A Little Program to fix one particular type of mojibake

Raymond Chen

Has this ever happened to you? You’re downloading your daughter’s Chinese homework assignment, but the file name gets all up in your mojibake, and the results are nonsense.

Time to do some reverse-mojibake.

The first step in reversing mojibake is figuring out what wrong turn the encoding went through. I took an educated guess and assumed that the file name was encoded in UTF-8, which was then misinterpreted as ANSI. I suspect this type of error is pretty common, so it was my first stab.
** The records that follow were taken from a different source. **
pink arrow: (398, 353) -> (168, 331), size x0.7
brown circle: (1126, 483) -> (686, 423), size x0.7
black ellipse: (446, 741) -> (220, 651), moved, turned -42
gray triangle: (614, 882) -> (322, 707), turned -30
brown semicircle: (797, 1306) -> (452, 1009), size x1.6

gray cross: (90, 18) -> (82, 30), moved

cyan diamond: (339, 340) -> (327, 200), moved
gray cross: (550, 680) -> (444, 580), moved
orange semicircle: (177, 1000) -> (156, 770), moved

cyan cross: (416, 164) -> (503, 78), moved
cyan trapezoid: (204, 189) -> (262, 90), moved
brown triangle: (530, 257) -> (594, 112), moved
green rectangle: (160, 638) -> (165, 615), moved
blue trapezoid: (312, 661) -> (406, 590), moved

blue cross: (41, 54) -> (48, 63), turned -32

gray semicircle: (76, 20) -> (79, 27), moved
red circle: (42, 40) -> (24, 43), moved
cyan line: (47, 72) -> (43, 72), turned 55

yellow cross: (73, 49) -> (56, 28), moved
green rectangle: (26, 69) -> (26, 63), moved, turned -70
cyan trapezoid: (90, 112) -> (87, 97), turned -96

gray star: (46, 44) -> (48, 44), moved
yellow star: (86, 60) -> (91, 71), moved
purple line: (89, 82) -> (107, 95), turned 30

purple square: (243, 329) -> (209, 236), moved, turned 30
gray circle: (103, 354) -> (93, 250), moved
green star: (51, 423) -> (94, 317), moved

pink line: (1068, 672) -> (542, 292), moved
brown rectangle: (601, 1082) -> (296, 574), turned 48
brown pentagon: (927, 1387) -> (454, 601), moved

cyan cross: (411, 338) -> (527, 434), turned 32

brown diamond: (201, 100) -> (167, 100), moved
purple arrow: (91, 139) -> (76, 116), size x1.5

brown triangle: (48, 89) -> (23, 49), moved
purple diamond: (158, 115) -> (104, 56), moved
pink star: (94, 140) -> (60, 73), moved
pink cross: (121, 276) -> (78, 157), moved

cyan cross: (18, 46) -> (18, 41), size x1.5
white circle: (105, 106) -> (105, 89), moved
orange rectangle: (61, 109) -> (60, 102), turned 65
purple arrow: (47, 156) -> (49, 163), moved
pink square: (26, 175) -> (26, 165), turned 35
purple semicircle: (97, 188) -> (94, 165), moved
To reverse it, therefore, we need to take the Unicode file name, convert it to ANSI bytes, then reinterpret those bytes as UTF-8. Let’s try it:

using System.Text;

class Program
{
  static public void Main(string[] args)
  {
    foreach (var file in args)
    {
      var bytes = Encoding.Default.GetBytes(file);
      var s = Encoding.UTF8.GetString(bytes);
      System.IO.File.Move(file, s);
    }
  }
}

I’ll take the file name on the command line, convert it via the default system code page into bytes, then take those bytes and convert them back into a string by reinterpret them as UTF-8. I then rename the file with the “fixed” name.

Fortunately, this worked. The file name got unscrambled.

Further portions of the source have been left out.